Query bindings are produced from parameters for matching templates that satisfy all of the following conditions:

  1. request method is GET and the template uses query template, as opposed to a concrete query
  2. request method is PUT or DELETE and the template uses an update template, as opposed to a concrete update
  3. command template has parameter(s) with the same property as the template parameter(s)

If the conditions are satisfied, all parameters from #3 will become SPARQL query bindings. For example: (?familyName, "Berners-Lee").


Queries are SPARQL 1.1 queries expressed as RDF resources using the SPIN RDF syntax. Queries are used to retrieve resource description from SPARQL service when the template they belong to matches GET request (DESCRIBE and CONSTRUCT queries).

Queries should define a special ?this variable, which is bound to the absolute path of the matching request URI (i.e. without the query string) before execution. For example, if a template matched request with URI, a variable binding (?this, <>) will be applied on the query of that template. Additional variable bindings can be introduced using template parameters.

The query strings must follow SPARQL 1.1 syntax, otherwise you will not be able to store them.
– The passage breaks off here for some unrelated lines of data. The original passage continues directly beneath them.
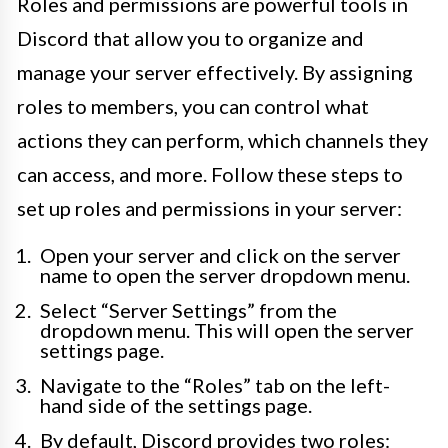
Roles and permissions are powerful tools in
Discord that allow you to organize and
manage your server effectively. By assigning
roles to members, you can control what
actions they can perform, which channels they
can access, and more. Follow these steps to
set up roles and permissions in your server:
Open your server and click on the server
name to open the server dropdown menu.
Select “Server Settings” from the
dropdown menu. This will open the server
settings page.
Navigate to the “Roles” tab on the left-
hand side of the settings page.
By default, Discord provides two roles:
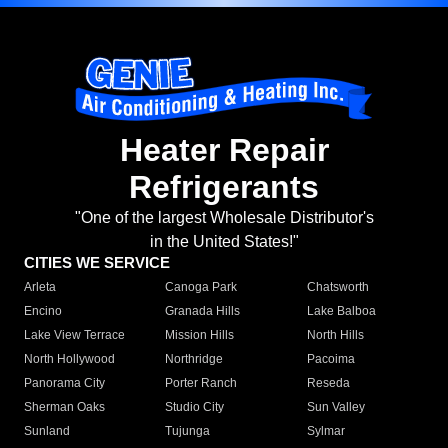
Heater Repair
Refrigerants
"One of the largest Wholesale Distributor's
in the United States!"
CITIES WE SERVICE
Arleta
Canoga Park
Chatsworth
Encino
Granada Hills
Lake Balboa
Lake View Terrace
Mission Hills
North Hills
North Hollywood
Northridge
Pacoima
Panorama City
Porter Ranch
Reseda
Sherman Oaks
Studio City
Sun Valley
Sunland
Tujunga
Sylmar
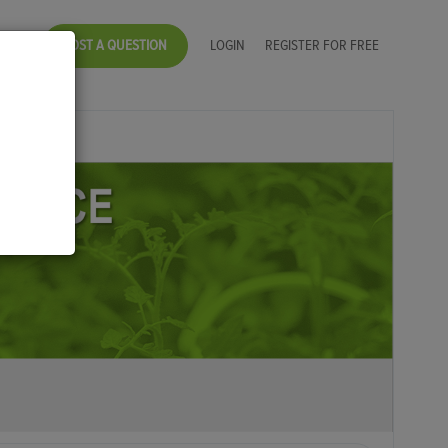
POST A QUESTION
LOGIN
REGISTER FOR FREE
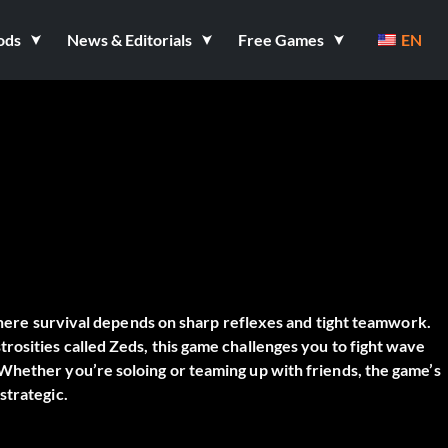
ods
News & Editorials
Free Games
EN
here survival depends on sharp reflexes and tight teamwork.
osities called Zeds, this game challenges you to fight wave
Whether you’re soloing or teaming up with friends, the game’s
strategic.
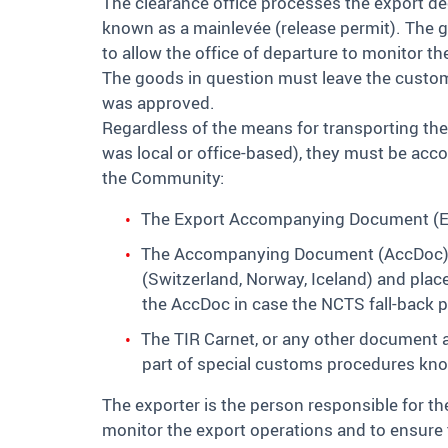
The clearance office processes the export de
known as a mainlevée (release permit). The go
to allow the office of departure to monitor th
The goods in question must leave the customs 
was approved.
Regardless of the means for transporting th
was local or office-based), they must be acc
the Community:
The Export Accompanying Document (EAD)
The Accompanying Document (AccDoc) a
(Switzerland, Norway, Iceland) and pla
the AccDoc in case the NCTS fall-back p
The TIR Carnet, or any other document au
part of special customs procedures kn
The exporter is the person responsible for the 
monitor the export operations and to ensure 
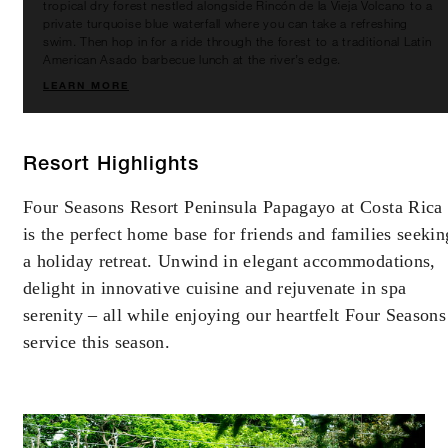
tropical dry forest nestled alongside Rincón de la Vieja Volcano to a
private turquoise blue waterfall where you can take a refreshing
swim. Then hop in for a ride through the forest to a traditional Latin
American Asado barbecue lunch at the river’s edge.
LEARN MORE
Resort Highlights
Four Seasons Resort Peninsula Papagayo at Costa Rica
is the perfect home base for friends and families seekin
a holiday retreat. Unwind in elegant accommodations,
delight in innovative cuisine and rejuvenate in spa
serenity – all while enjoying our heartfelt Four Seasons
service this season.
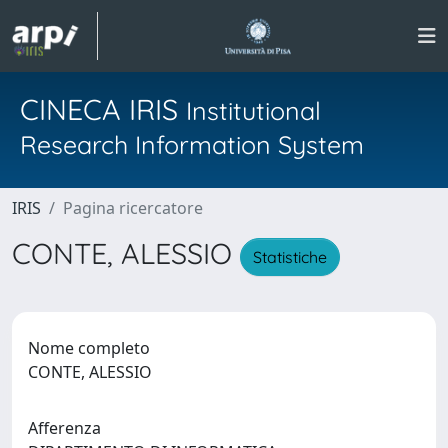
CINECA IRIS
Institutional
Research Information System
IRIS
Pagina ricercatore
CONTE, ALESSIO
Statistiche
Nome completo
CONTE, ALESSIO
Afferenza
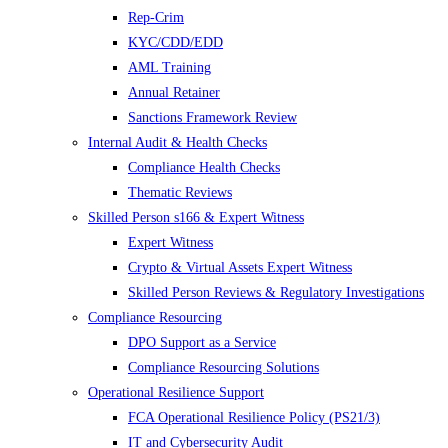
Rep-Crim
KYC/CDD/EDD
AML Training
Annual Retainer
Sanctions Framework Review
Internal Audit & Health Checks
Compliance Health Checks
Thematic Reviews
Skilled Person s166 & Expert Witness
Expert Witness
Crypto & Virtual Assets Expert Witness
Skilled Person Reviews & Regulatory Investigations
Compliance Resourcing
DPO Support as a Service
Compliance Resourcing Solutions
Operational Resilience Support
FCA Operational Resilience Policy (PS21/3)
IT and Cybersecurity Audit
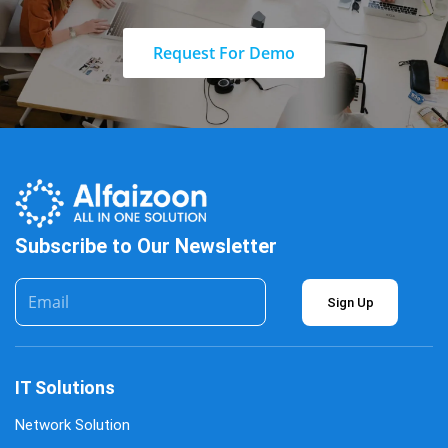
Request For Demo
Subscribe to Our Newsletter
Sign Up
IT Solutions
Network Solution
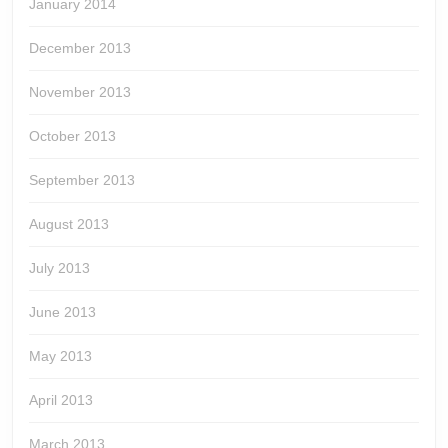
January 2014
December 2013
November 2013
October 2013
September 2013
August 2013
July 2013
June 2013
May 2013
April 2013
March 2013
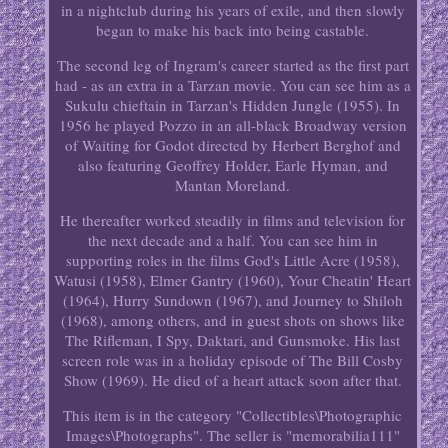
in a nightclub during his years of exile, and then slowly
began to make his back into being castable.
The second leg of Ingram's career started as the first part
had - as an extra in a Tarzan movie. You can see him as a
Sukulu chieftain in Tarzan's Hidden Jungle (1955). In
1956 he played Pozzo in an all-black Broadway version
of Waiting for Godot directed by Herbert Berghof and
also featuring Geoffrey Holder, Earle Hyman, and
Mantan Moreland.
He thereafter worked steadily in films and television for
the next decade and a half. You can see him in
supporting roles in the films God's Little Acre (1958),
Watusi (1958), Elmer Gantry (1960), Your Cheatin' Heart
(1964), Hurry Sundown (1967), and Journey to Shiloh
(1968), among others, and in guest shots on shows like
The Rifleman, I Spy, Daktari, and Gunsmoke. His last
screen role was in a holiday episode of The Bill Cosby
Show (1969). He died of a heart attack soon after that.
This item is in the category "Collectibles\Photographic
Images\Photographs". The seller is "memorabilia111"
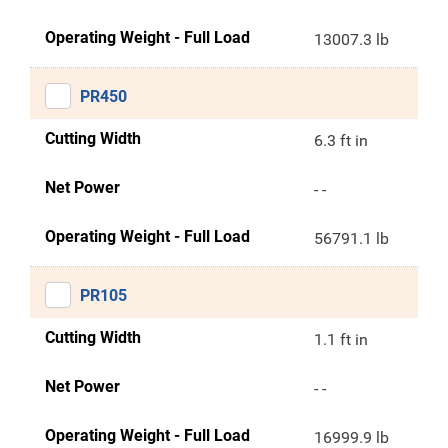
Operating Weight - Full Load
13007.3 lb
PR450
Cutting Width
6.3 ft in
Net Power
- -
Operating Weight - Full Load
56791.1 lb
PR105
Cutting Width
1.1 ft in
Net Power
- -
Operating Weight - Full Load
16999.9 lb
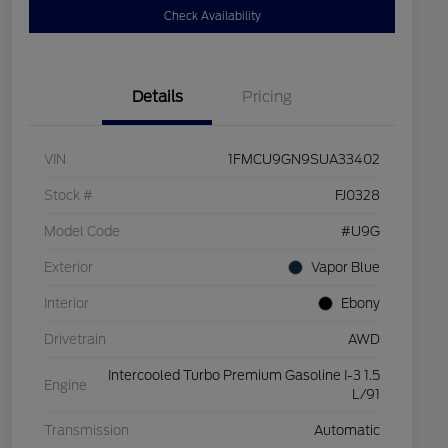
Check Availability
Details
Pricing
VIN
1FMCU9GN9SUA33402
Stock #
FJ0328
Model Code
#U9G
Exterior
Vapor Blue
Interior
Ebony
Drivetrain
AWD
Intercooled Turbo Premium Gasoline I-3 1.5
Engine
L/91
Transmission
Automatic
Updates are SPARQL 1.1 DELETE updates expressed as RDF resources using the SPIN RDF syntax. Updates are used to:

  • update resource description from SPARQL service when the template they belong to matches PUT request (DELETE is combined with INSERT DATA generated from the request body)
  • remove resource description from SPARQL service when the template they belong to matches DELETE request

It is possible to use updates that include not only DELETE but also INSERT block, but their behavior is undefined in terms of LDT.

Command templates

Command templates are SPIN templates for SPARQL queries and updates that have 2 parts:

  • body which is a query or update
  • arguments with predicate and value type

Instances of command templates can be used instead of queries and updates.